The collaboration between legal experts and experts of analysis, operational risk assessment is essential for the correct reconstruction of the events and for the proper conduct of investigations, checks aimed at the exclusion of responsibility, or the correct attribution of the same.

Preface 5

Claudio De Angelis

General Manager, National Fire Corp, Ministry of Interior, Italy

Hypocrites! You know how to evaluate the appearance of the earth and the sky; why this weather (ton kairon) can’t you evaluate it?

Luke 12, 56

Krónos and Kairós were gods who impersonated the meanings that the Greeks attributed to time, one quantitative and the other qualitative.

Kronos is the abstract time that flows; it is made of seconds, hours, seasons, years; it is what marks the flow of life towards the end and the functioning of things until the end of their usefulness, the place where we are continually placed before our limit.

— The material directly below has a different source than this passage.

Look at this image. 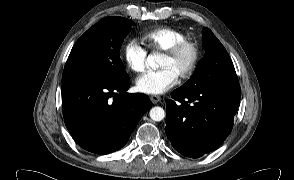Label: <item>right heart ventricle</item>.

Kairos (Figure 2), on the other hand, is qualitative; it is the right time to live (or work); the right time to be or do.

Figure 2 Bas‐relief depicting the god Kairos.

Figure 3 The epistemological meaning of security.

As can be seen in Figure 3, to be “safe,” from the Latin securum [se (sine) + cure], means to be in a state without breathlessness, without worry. This is what must be guaranteed to the users of a building or activity in daily use.

This means that the safety of a building or activity lives in Kairos and not in Kronos, i.e. in the time for which it is designed, the “appropriate” time for which it is made, during which people’s attention must be focused on what they have to do, certain that their safety is guaranteed if they respect simple ordinary ways of use.

The complexity of fire safety in construction means that the majority of designers see it as a specialization.

The emergence in the design of unusual technical‐scientific problems, the complex problems related to the construction phase of the Opera, with the need to collect documentation and certifications during the project, the need to guarantee the expected performance of the protection measures over time (with reference to a service life of at least 50 years), and the economic value of these problems require analysis and study of unusual topics and problems.

For constructions of the past, for which safety in everyday use was a modest concern (it was considered sufficient to have a roof over one’s head) and design methods were simple and inaccurate, even the incorrect and approximate definitions of safety were sufficient.

For today’s sophisticated constructions rich in systems, where the theory of statics is replaced by theories of dynamics, where the description of fire as temperature is replaced by fluid dynamics models, and where the behaviour of materials is described by entropic theories, it is necessary to “chase” and better define the meaning of safety.

The correct measurement of safety through risk analysis is one of these issues.

Safety science is the discipline that studies risk in its various forms, direct and indirect, with the aim of reducing it to the minimum possible and controlling its consequences.